At this stage of their learning, your child will be mainly learning through play-based activities. They will also be learning about routine and developing early literacy and maths skills, learning about the world around them and learning social skills.
There are a number of things recommended by the the Department of Education to help prepare your child for preschool:
1. Talk (and listen)
It seems very obvious, but at this stage one of the best things you can do for your child’s learning is to spend time talking together. They are constantly learning new words and will be exploring ways to build sentences and put words together through trial and error.
2. Read, read, read
Time spent reading together brings so many benefits to your child – and you! Through reading, your child will hear lots of words that they might not be as likely to come across in everyday conversation. They will also develop their listening skills and their understanding of how stories work.
Rhythm and rhyme are so important for early language development and, luckily, there are masses of wonderful books available.
3. Sing songs and rhymes
Have lots of fun singing songs and nursery rhymes together. Don’t worry about how good your singing voice is! Singing songs and saying rhymes can help your child to develop early language skills.
Have fun with numbers by singing counting songs, such as 1, 2, 3, 4, 5… Once I caught a fish alive.

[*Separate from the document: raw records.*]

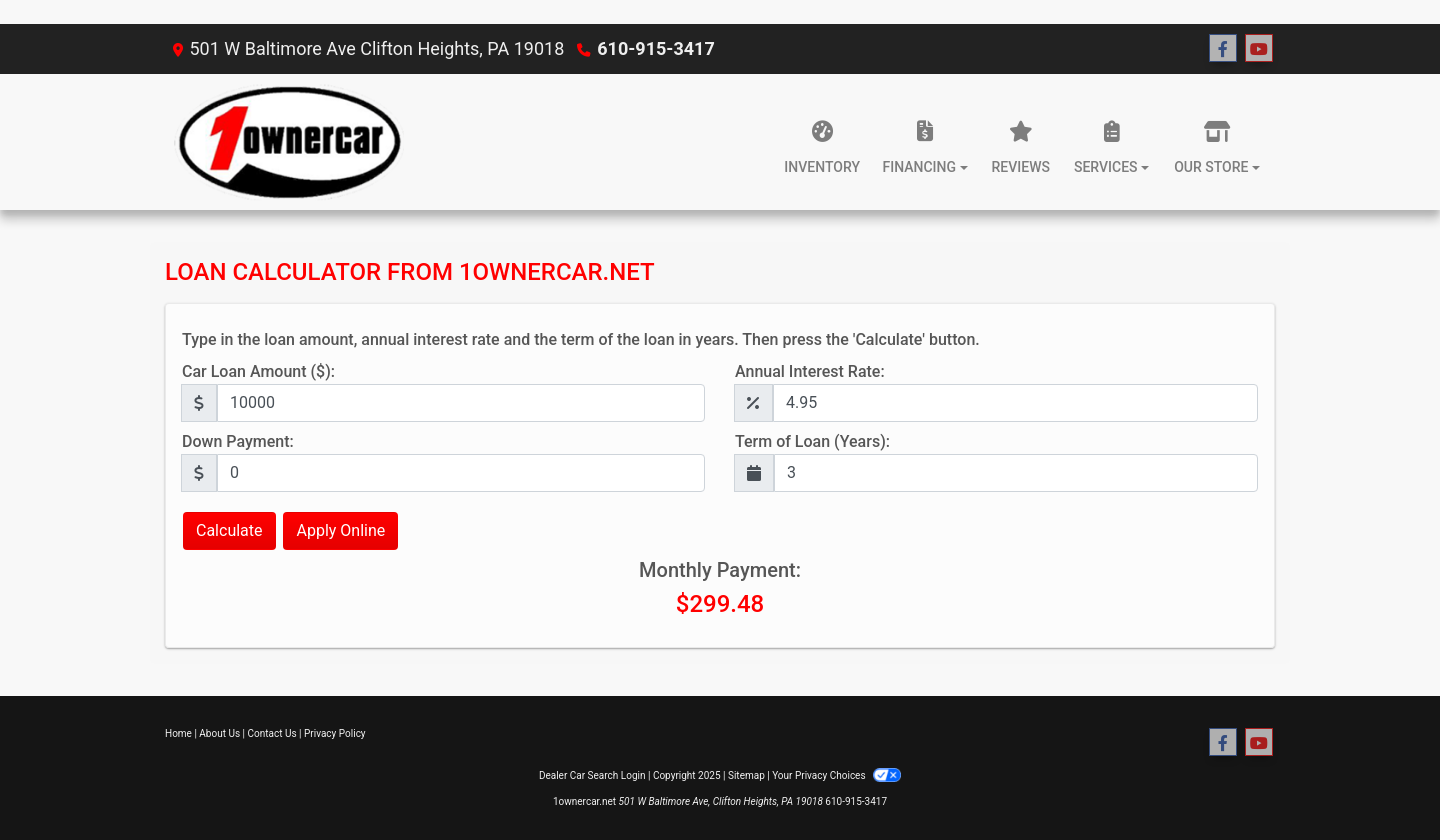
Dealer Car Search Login (592, 775)
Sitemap (746, 775)
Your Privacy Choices (836, 775)
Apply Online (340, 530)
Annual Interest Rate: (810, 371)
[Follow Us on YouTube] (1259, 49)
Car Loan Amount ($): (258, 371)
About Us (219, 733)
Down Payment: (238, 441)
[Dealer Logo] (284, 142)
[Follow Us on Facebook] (1223, 49)
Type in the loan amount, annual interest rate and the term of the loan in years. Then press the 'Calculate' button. (581, 339)
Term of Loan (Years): (812, 441)
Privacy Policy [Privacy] (335, 733)
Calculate (229, 530)
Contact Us (272, 733)
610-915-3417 (655, 48)
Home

4. Point out numbers on the go
Point out the numbers you see when you are out and about and encourage your child to do the same. Look for bus numbers, prices and house numbers. When shopping, ask your child to select the number of apples or bananas you need – they’re helping you out, and learning at the same time.
5. Dress up
Dressing up and role play are great opportunities for talking and listening and for imaginative play. On a practical level, a fun dressing up session can help your child to practise getting themselves dressed. You can fit in a sneaky bit of training with those tricky zips, armholes and buttons.